Chancellor Nadhim Zahawi has drawn up plans for a multi-billion-pound package of tax cuts to help businesses hit by rising energy costs.

The chancellor is working on an emergency energy strategy for the new prime minister, and said the government could learn the “lesson from Covid” and introduce targeted reductions in VAT and business rates to help the retail and hospitality sectors, according to The Times.

While he is not expected to remain as chancellor after the Tory leadership contest ends on Monday, Zahawi is understood to have discussed his plans with frontrunner Liz Truss and is in line for a senior job in her cabinet.

He warned that failing to act could force many companies into bankruptcy and lead to economic “scarring”.

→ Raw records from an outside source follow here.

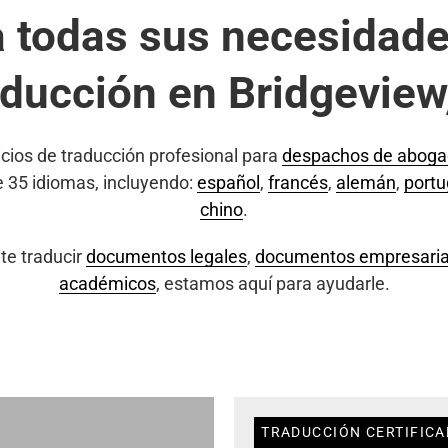
a todas sus necesidade
aducción en Bridgeview,
cios de traducción profesional para
despachos de abog
e 35 idiomas, incluyendo:
español
,
francés
,
alemán
,
port
chino
.
te traducir
documentos legales
,
documentos empresaria
académicos
, estamos aquí para ayudarle.
TRADUCCIÓN CERTIFICAD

However, he insisted that Truss, if elected, would “deliver help” to families and businesses despite her failure during the campaign to make specific commitments.

Zahawi said Truss would ensure that the government acted to minimise the impact of the increase next month as well as a further expected rise in January.

READ MORE: Retailers face soaring upfront energy payments

He stressed that it was vital that as well as supporting families, the next chancellor should help businesses.

“If we don’t support businesses I worry about the longer-term scarring of the economy. I had an example given to me the other day from EDF. One of their clients, their bills have gone from £25 million a year to £75 million. This is a perfectly viable business. We have to make sure we support businesses as well as households,” he said.

Similarly, yesterday department store Beales warned over soaring energy bills.

Zahawi said he was in favour of a targeted approach that helped those worst hit, similar to measures introduced during the Covid crisis.

“The lesson from Covid is that actually there are some levers like VAT, like business rates. Targeting particular sectors of the economy, whether it’s hospitality or high energy use sectors, can be done very effectively. But as I say there are no easy options,” he said.

During the pandemic the government cut VAT for the hospitality and tourism industries, costing £4 billion in lost tax revenues. The government also temporarily scrapped business rates for the retail, hospitality and leisure sectors at a cost of £16 billion.